April 06, 2004

Tuesday

Tuesday's I go to an open-house sort of a place, Pathways. Mostly for me it's a means of getting out of the house for some company. Mairi comes to pick me up from my place and we drive over. Then it's all about who's in and what's going on. Sitting around chatting and drinking tea and having a smoke. Pathways To Recovery In Mental Health to give it its full title. Just about to move to new premises in town (Dundee). Liz is doing aromatherapy sessions at the moment. Anyway, the reason I mention it is because one of the chaps in today was vocalising his situation and it reminded me of myself. You probably know it - it's when things get so bad that you want to hurt someone; or be hurt.

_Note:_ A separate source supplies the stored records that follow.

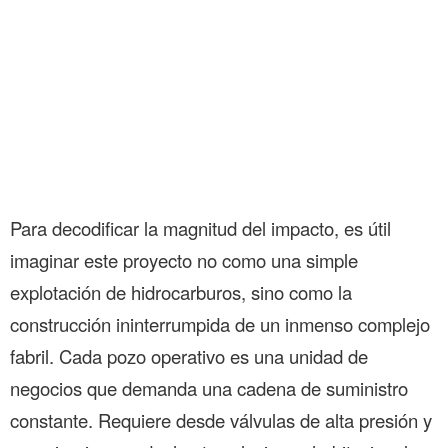
Para decodificar la magnitud del impacto, es útil
imaginar este proyecto no como una simple
explotación de hidrocarburos, sino como la
construcción ininterrumpida de un inmenso complejo
fabril. Cada pozo operativo es una unidad de
negocios que demanda una cadena de suministro
constante. Requiere desde válvulas de alta presión y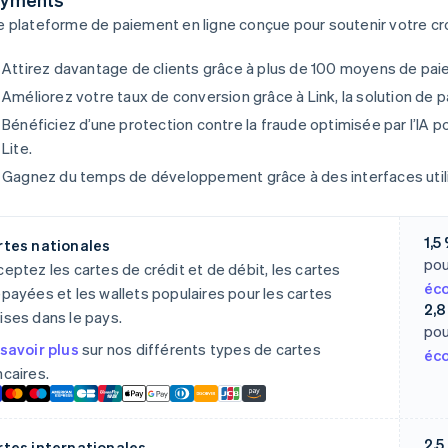
 plateforme de paiement en ligne conçue pour soutenir votre cr
Attirez davantage de clients grâce à plus de 100 moyens de pai
Améliorez votre taux de conversion grâce à Link, la solution de 
Bénéficiez d’une protection contre la fraude optimisée par l’IA 
Lite.
Gagnez du temps de développement grâce à des interfaces util
1,5
rtes nationales
pou
eptez les cartes de crédit et de débit, les cartes
éc
payées et les wallets populaires pour les cartes
2,8
ses dans le pays.
pou
savoir plus
sur nos différents types de cartes
éc
caires.
2,5
rtes internationales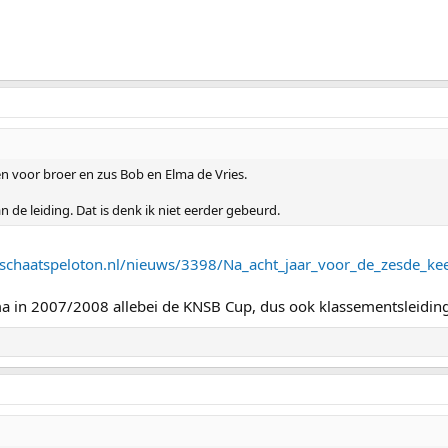
n voor broer en zus Bob en Elma de Vries.
 de leiding. Dat is denk ik niet eerder gebeurd.
/schaatspeloton.nl/nieuws/3398/Na_acht_jaar_voor_de_zesde_ke
in 2007/2008 allebei de KNSB Cup, dus ook klassementsleiding i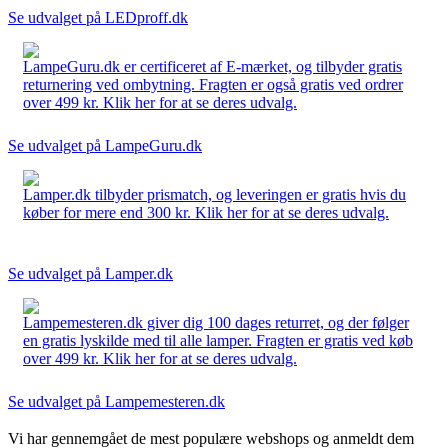
Se udvalget på LEDproff.dk
LampeGuru.dk er certificeret af E-mærket, og tilbyder gratis
returnering ved ombytning. Fragten er også gratis ved ordrer
over 499 kr. Klik her for at se deres udvalg.
Se udvalget på LampeGuru.dk
Lamper.dk tilbyder prismatch, og leveringen er gratis hvis du
køber for mere end 300 kr. Klik her for at se deres udvalg.
Se udvalget på Lamper.dk
Lampemesteren.dk giver dig 100 dages returret, og der følger
en gratis lyskilde med til alle lamper. Fragten er gratis ved køb
over 499 kr. Klik her for at se deres udvalg.
Se udvalget på Lampemesteren.dk
Vi har gennemgået de mest populære webshops og anmeldt dem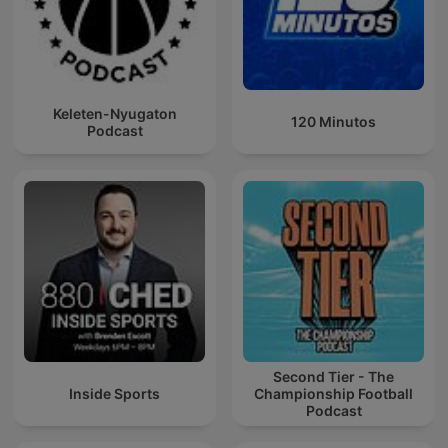
Keleten-Nyugaton
120 Minutos
Podcast
Second Tier - The
Inside Sports
Championship Football
Podcast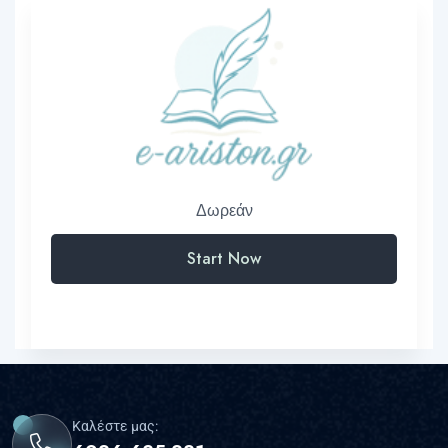
Δωρεάν
Start Now
Καλέστε μας: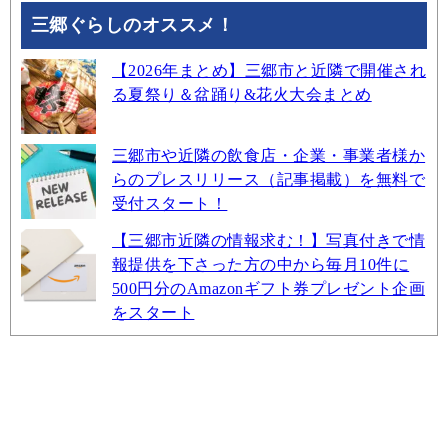
三郷ぐらしのオススメ！
【2026年まとめ】三郷市と近隣で開催され
る夏祭り＆盆踊り&花火大会まとめ
三郷市や近隣の飲食店・企業・事業者様か
らのプレスリリース（記事掲載）を無料で
受付スタート！
【三郷市近隣の情報求む！】写真付きで情
報提供を下さった方の中から毎月10件に
500円分のAmazonギフト券プレゼント企画
をスタート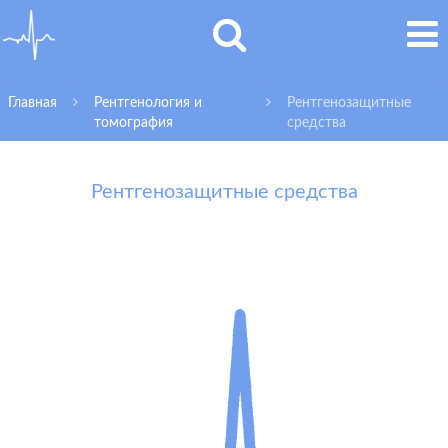
Главная
Рентгенология и
Рентгенозащитные
томография
средства
Рентгенозащитные средства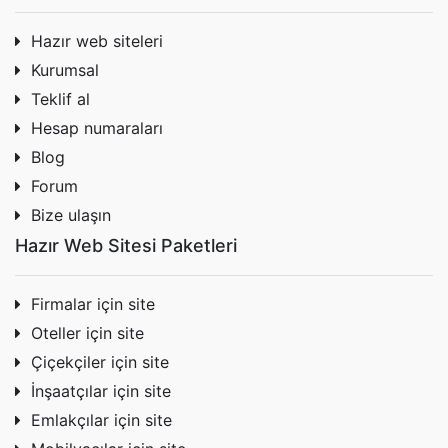
Hazır web siteleri
Kurumsal
Teklif al
Hesap numaraları
Blog
Forum
Bize ulaşın
Hazır Web Sitesi Paketleri
Firmalar için site
Oteller için site
Çiçekçiler için site
İnşaatçılar için site
Emlakçılar için site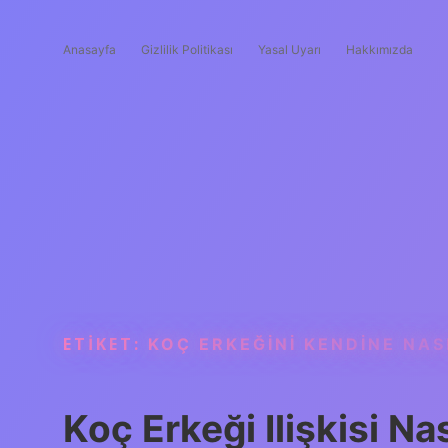
Anasayfa
Gizlilik Politikası
Yasal Uyarı
Hakkımızda
ETIKET:
KOÇ ERKEĞINI KENDINE NAS
Koç Erkeği Ilişkisi Nas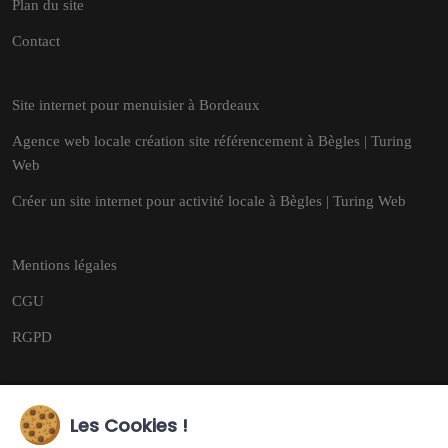
Plan du site
Contact
Site internet pour menuisier à Bordeaux
Agence web locale création site référencement à Bègles | Turing
Web
Créer un site internet pour activité locale à Bègles | Turing Web
Mentions légales
CGU
RGPD
Les Cookies !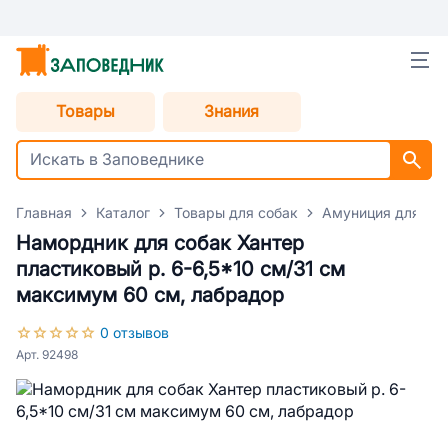
Товары
Знания
Главная
Каталог
Товары для собак
Амуниция для со
Намордник для собак Хантер
пластиковый р. 6-6,5*10 см/31 см
максимум 60 см, лабрадор
0 отзывов
Арт. 92498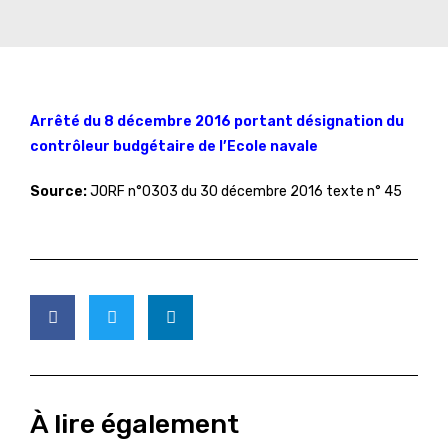
Arrêté du 8 décembre 2016 portant désignation du
contrôleur budgétaire de l’Ecole navale
Source:
JORF n°0303 du 30 décembre 2016 texte n° 45
À lire également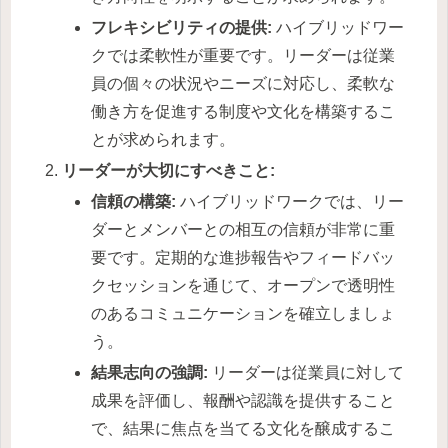
フレキシビリティの提供:
ハイブリッドワー
クでは柔軟性が重要です。リーダーは従業
員の個々の状況やニーズに対応し、柔軟な
働き方を促進する制度や文化を構築するこ
とが求められます。
リーダーが大切にすべきこと:
信頼の構築:
ハイブリッドワークでは、リー
ダーとメンバーとの相互の信頼が非常に重
要です。定期的な進捗報告やフィードバッ
クセッションを通じて、オープンで透明性
のあるコミュニケーションを確立しましょ
う。
結果志向の強調:
リーダーは従業員に対して
成果を評価し、報酬や認識を提供すること
で、結果に焦点を当てる文化を醸成するこ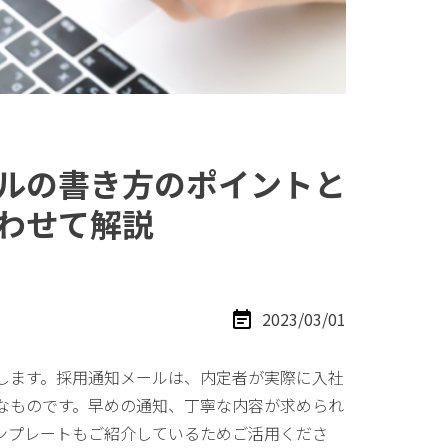
ルの書き方のポイントと
わせて解説
2023/03/01
します。採用通知メールは、内定者が実際に入社
なものです。早めの通知、丁寧な内容が求められ
ンプレートもご紹介しているためご活用くださ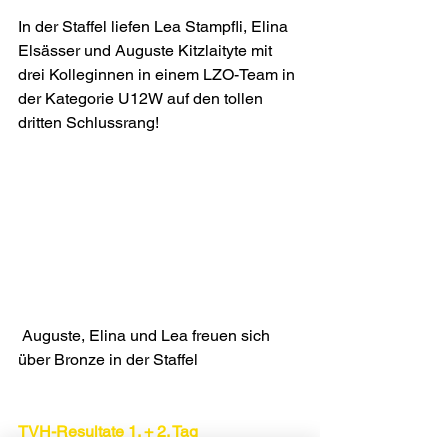
In der Staffel liefen Lea Stampfli, Elina 
Elsässer und Auguste Kitzlaityte mit 
drei Kolleginnen in einem LZO-Team in 
der Kategorie U12W auf den tollen 
dritten Schlussrang!
 Auguste, Elina und Lea freuen sich 
über Bronze in der Staffel
TVH-Resultate 1. + 2. Tag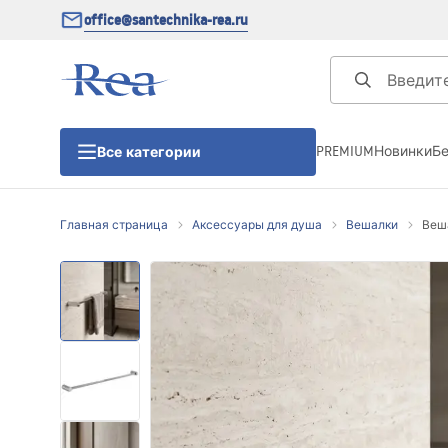
office@santechnika-rea.ru
PREMIUM
Новинки
Б
Все категории
Главная страница
Аксессуары для душа
Вешалки
Веша
Душевые кабины
Душевые двери
Душевые поддоны
Линейные трапы для душа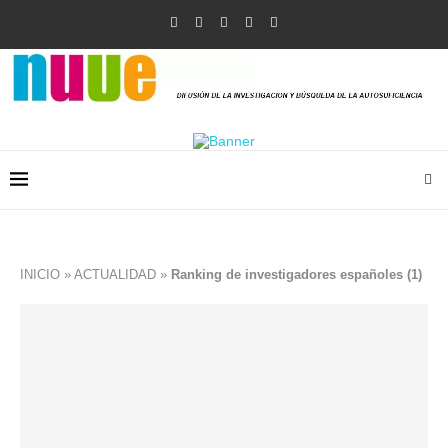
INICIO
»
ACTUALIDAD
»
Ranking de investigadores españoles (1)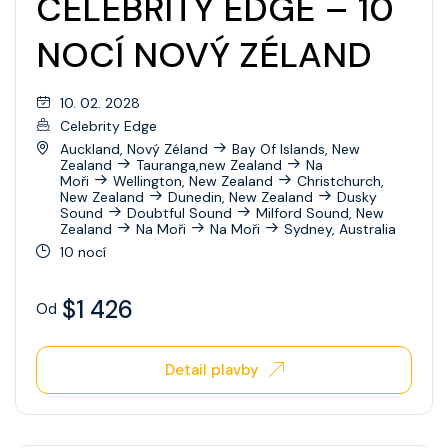
CELEBRITY EDGE – 10
Wonder Of The Seas
NOCÍ NOVÝ ZÉLAND
Celebrity Apex
10. 02. 2028
Celebrity Ascent
Celebrity Edge
Celebrity Beyond
Auckland, Nový Zéland
Bay Of Islands, New
Zealand
Tauranga,new Zealand
Na
Moři
Wellington, New Zealand
Christchurch,
Celebrity Boundless
New Zealand
Dunedin, New Zealand
Dusky
Sound
Doubtful Sound
Milford Sound, New
Celebrity Compass
Zealand
Na Moři
Na Moři
Sydney, Australia
10 nocí
Celebrity Constellation
$1 426
Celebrity Eclipse
Od
Celebrity Edge
Detail plavby
Celebrity Equinox
Celebrity Flora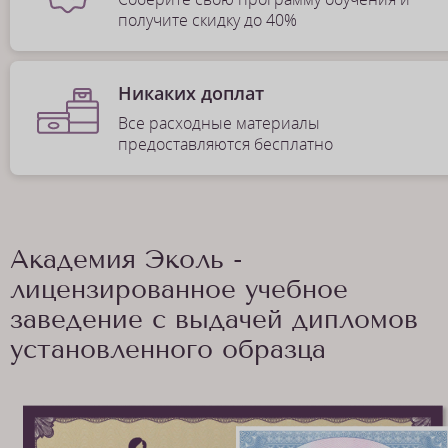
получите скидку до 40%
Никаких доплат
Все расходные материалы
предоставляются бесплатно
Академия Эколь -
лицензированное учебное
заведение с выдачей дипломов
установленного образца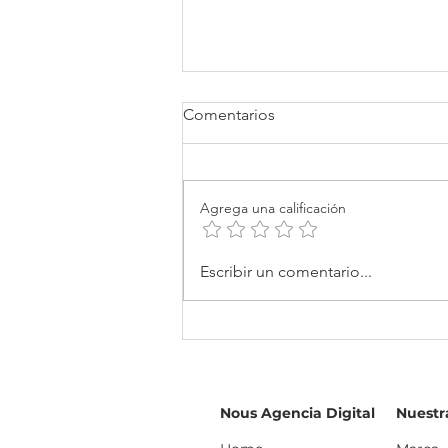
Comentarios
Agrega una calificación
¿Tu marca va a hablar de la
Escribir un comentario...
Feria de las Flores? Haz que
valga la pena.
Nous Agencia Digital
Nuestr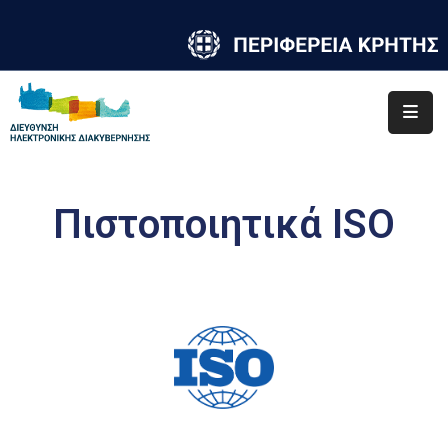
ΑΡΧΙΚΗ
ΟΜΑΔΑ
ΟΡΓΑΝΩΤΙΚΗ ΔΟΜΗ
ΑΠΟΛΟΓΙΣΜΟΣ
ΔΙΑΚΡΙΣΕΙΣ
Πιστοποιητικά ISO
ΕΚΠΑΙΔΕΥΣΗ
ISO
ΕΠΙΚΟΙΝΩΝΙΑ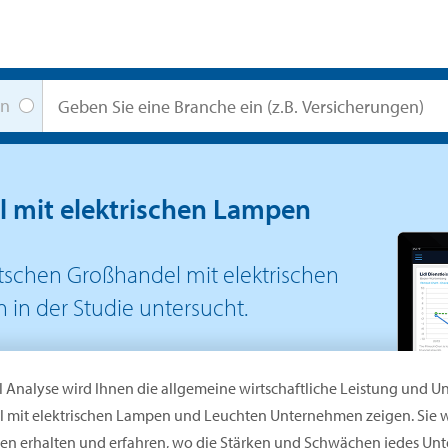
en
 mit elektrischen Lampen
schen Großhandel mit elektrischen
in der Studie untersucht.
l Analyse wird Ihnen die allgemeine wirtschaftliche Leistung und
 mit elektrischen Lampen und Leuchten Unternehmen zeigen. Sie w
n erhalten und erfahren, wo die Stärken und Schwächen jedes Unte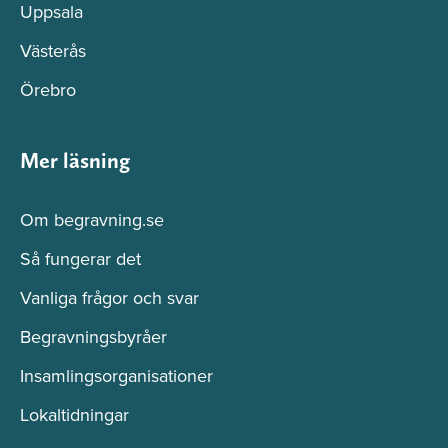
Uppsala
Västerås
Örebro
Mer läsning
Om begravning.se
Så fungerar det
Vanliga frågor och svar
Begravningsbyråer
Insamlingsorganisationer
Lokaltidningar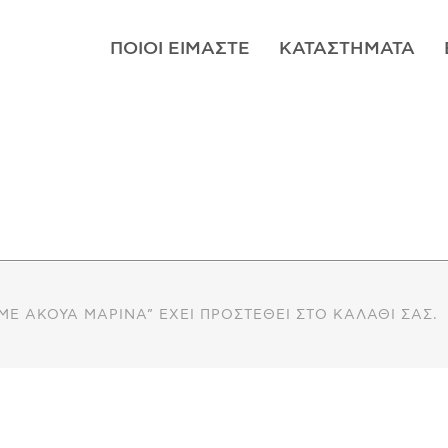
ΠΟΙΟΊ ΕΊΜΑΣΤΕ
ΚΑΤΑΣΤΉΜΑΤΑ
 ΜΕ ΆΚΟΥΑ ΜΑΡΊΝΑ” ΈΧΕΙ ΠΡΟΣΤΕΘΕΊ ΣΤΟ ΚΑΛΆΘΙ ΣΑΣ.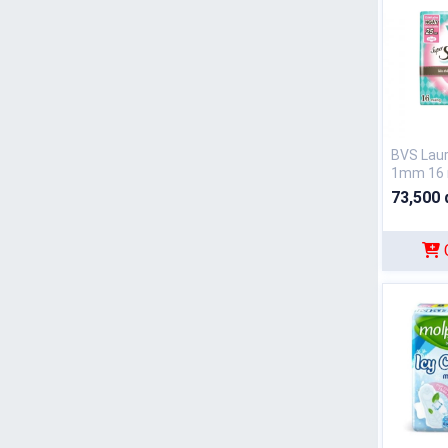
BVS Laur
1mm 16 
cho ngà
73,500 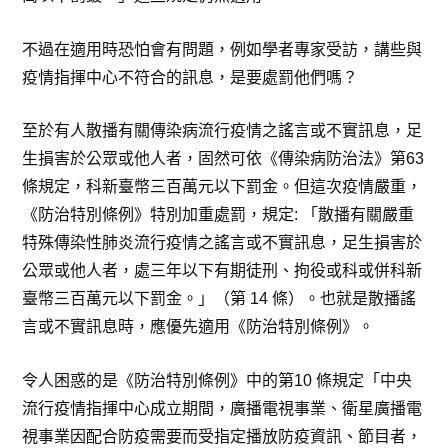
不過在適用時恐怕會有問題，例如學者專家受訪，講些與
疫情指揮中心不符合的訊息，是要處罰他們嗎？
至於有人散播有關傳染病流行疫情之謠言或不實訊息，足
生損害於公眾或他人者，固然可依《傳染病防治法》第63
條規定，科新臺幣三百萬元以下罰金。但這次疫情嚴重，
《防治特別條例》特別加重處罰，規定: 「散播有關嚴重
特殊傳染性肺炎流行疫情之謠言或不實訊息，足生損害於
公眾或他人者，處三年以下有期徒刑、拘役或科或併科新
臺幣三百萬元以下罰金。」（第 14 條）。也就是散播謠
言或不實訊息時，應優先適用《防治特別條例》。
令人困惑的是《防治特別條例》中的第10 條規定「中央
流行疫情指揮中心成立期間，廣播電視事業、衛星廣播電
視事業因配合防疫需要而受指定播放防疫資訊、節目者，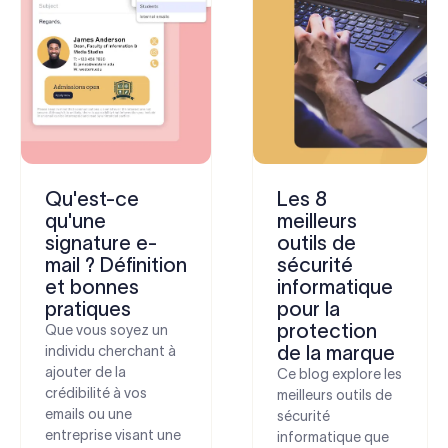
Qu'est-ce
Les 8
qu'une
meilleurs
signature e-
outils de
mail ? Définition
sécurité
et bonnes
informatique
pratiques
pour la
protection
Que vous soyez un
de la marque
individu cherchant à
ajouter de la
Ce blog explore les
crédibilité à vos
meilleurs outils de
emails ou une
sécurité
entreprise visant une
informatique que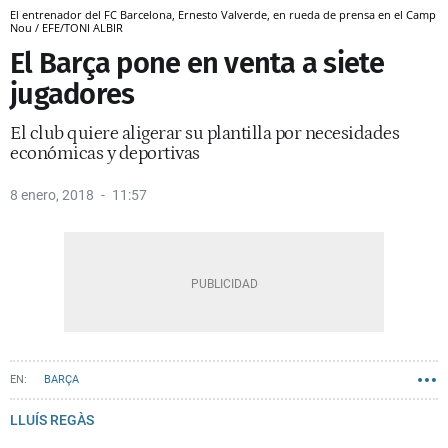
El entrenador del FC Barcelona, Ernesto Valverde, en rueda de prensa en el Camp
Nou / EFE/TONI ALBIR
El Barça pone en venta a siete
jugadores
El club quiere aligerar su plantilla por necesidades
económicas y deportivas
8 enero, 2018
11:57
BARÇA
LLUÍS REGÀS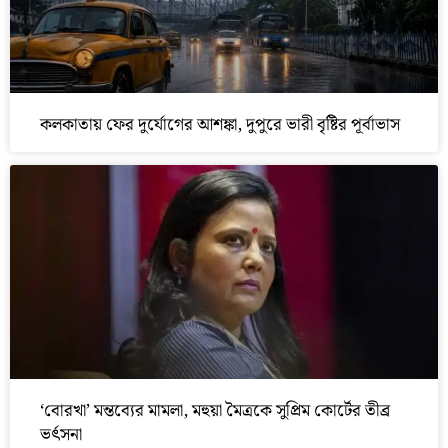
কলকাতায় ফের দুর্যোগের আশঙ্কা, দুপুরে ভারী বৃষ্টির পূর্বাভাস
‘বোরখা’ মন্তব্যের মামলা, মহুয়া মৈত্রকে সুপ্রিম কোর্টের তীব্র
ভর্ৎসনা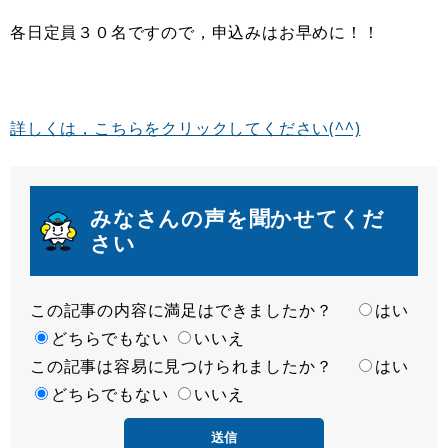
各日定員３０名ですので，申込みはお早めに！！
詳しくは，こちらをクリックしてください(^^)
みなさんの声を聞かせてくだ
さい
この記事の内容に満足はできましたか？
満
はい
足
どちらでもない
いいえ
この記事は容易に見つけられましたか？
度
容
はい
易
どちらでもない
いいえ
度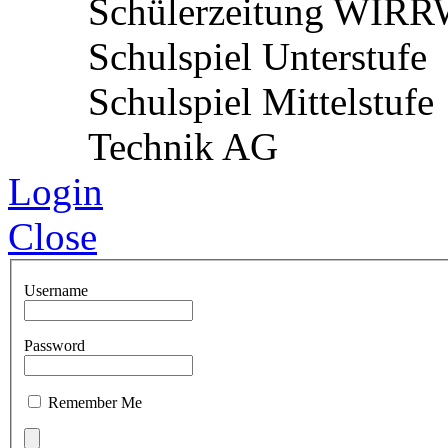
Schülerzeitung WIR
Schulspiel Unterstufe
Schulspiel Mittelstufe
Technik AG
Login
Close
Username
Password
Remember Me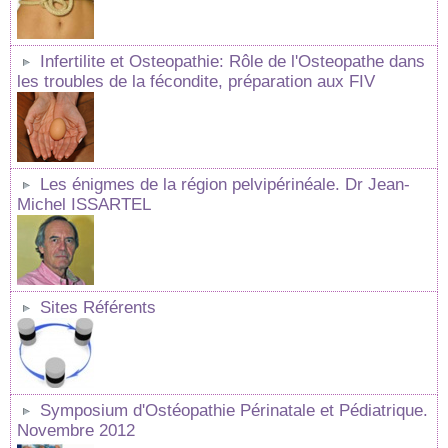
Infertilite et Osteopathie: Rôle de l'Osteopathe dans
les troubles de la fécondite, préparation aux FIV
Les énigmes de la région pelvipérinéale. Dr Jean-
Michel ISSARTEL
Sites Référents
Symposium d'Ostéopathie Périnatale et Pédiatrique.
Novembre 2012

A sort of terrible dilemma between knowing that it's rampant emotional malovolence and yet also being drawn to the possibility that acting on the impulse would be so easy. It's really bad to experience. The nitty gritty of being unwell. And the worst of it is that even though I know of similar circumstances and thought patterns to the ones he was describing, I still felt shocked when he put his feelings into words. It started to sound like a tabloid stereotype of mental illness. There is a tendency when we get through our difficulties to forget how awful it was. I reckon he'll be OK. It's a matter of sticking with it and managing things as best as possible. Eventually these things begin to fade.

I'm still kind of sore about what's been happening lately but I'm not quite yet ready to deal properly with it. See you later, Alan.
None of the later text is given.